Problem description: Provide only the number of lines in the following data that contain "JUNI".

Exercise inputs:

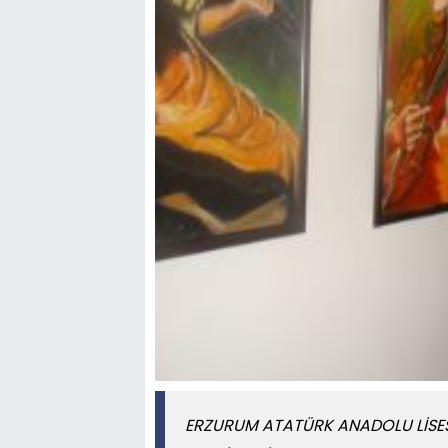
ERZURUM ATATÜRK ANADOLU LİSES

==

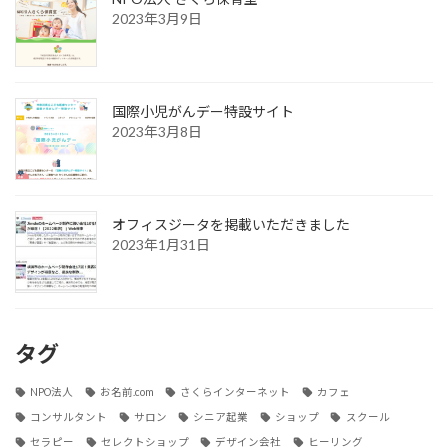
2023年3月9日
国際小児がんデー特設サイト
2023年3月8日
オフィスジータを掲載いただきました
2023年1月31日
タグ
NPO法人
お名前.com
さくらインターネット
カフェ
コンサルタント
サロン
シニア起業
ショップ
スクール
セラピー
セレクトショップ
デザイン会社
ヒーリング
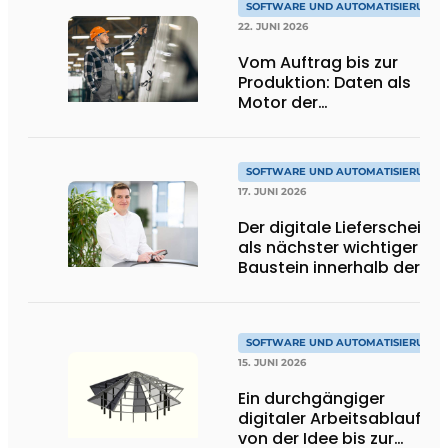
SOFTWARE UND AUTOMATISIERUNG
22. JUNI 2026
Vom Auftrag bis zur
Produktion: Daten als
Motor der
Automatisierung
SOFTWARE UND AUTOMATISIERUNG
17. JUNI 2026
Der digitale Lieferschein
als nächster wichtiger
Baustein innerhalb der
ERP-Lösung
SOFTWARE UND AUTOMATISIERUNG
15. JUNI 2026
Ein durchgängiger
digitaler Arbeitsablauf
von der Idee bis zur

Response: 3